(Source information begins)

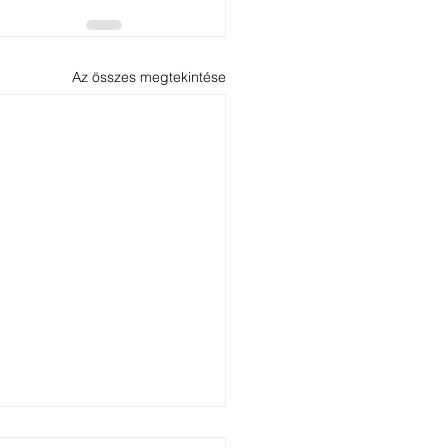
Az összes megtekintése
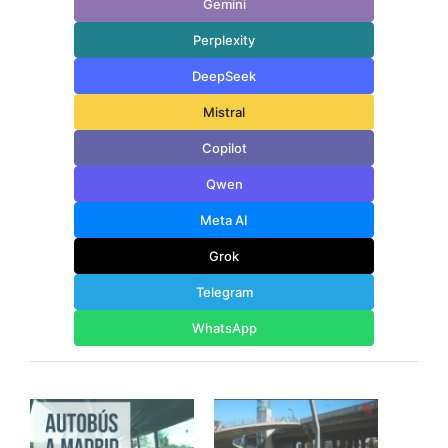
Gemini
Perplexity
DeepSeek
Mistral
Copilot
Qwen
Meta AI
Grok
Telegram
WhatsApp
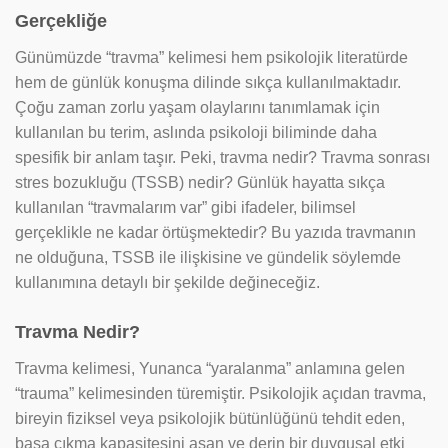
Gerçekliğe
Günümüzde “travma” kelimesi hem psikolojik literatürde
hem de günlük konuşma dilinde sıkça kullanılmaktadır.
Çoğu zaman zorlu yaşam olaylarını tanımlamak için
kullanılan bu terim, aslında psikoloji biliminde daha
spesifik bir anlam taşır. Peki, travma nedir? Travma sonrası
stres bozukluğu (TSSB) nedir? Günlük hayatta sıkça
kullanılan “travmalarım var” gibi ifadeler, bilimsel
gerçeklikle ne kadar örtüşmektedir? Bu yazıda travmanın
ne olduğuna, TSSB ile ilişkisine ve gündelik söylemde
kullanımına detaylı bir şekilde değineceğiz.
Travma Nedir?
Travma kelimesi, Yunanca “yaralanma” anlamına gelen
“trauma” kelimesinden türemiştir. Psikolojik açıdan travma,
bireyin fiziksel veya psikolojik bütünlüğünü tehdit eden,
başa çıkma kapasitesini aşan ve derin bir duygusal etki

(Source information ends)

**The problem:**
Look above for the line holding "kullanılan bu terim, aslında", then set down exactly that line and every line after it up to and including the line holding "gibi ifadeler, bilimsel", with nothing else.

**Result below:**
kullanılan bu terim, aslında psikoloji biliminde daha
spesifik bir anlam taşır. Peki, travma nedir? Travma sonrası
stres bozukluğu (TSSB) nedir? Günlük hayatta sıkça
kullanılan “travmalarım var” gibi ifadeler, bilimsel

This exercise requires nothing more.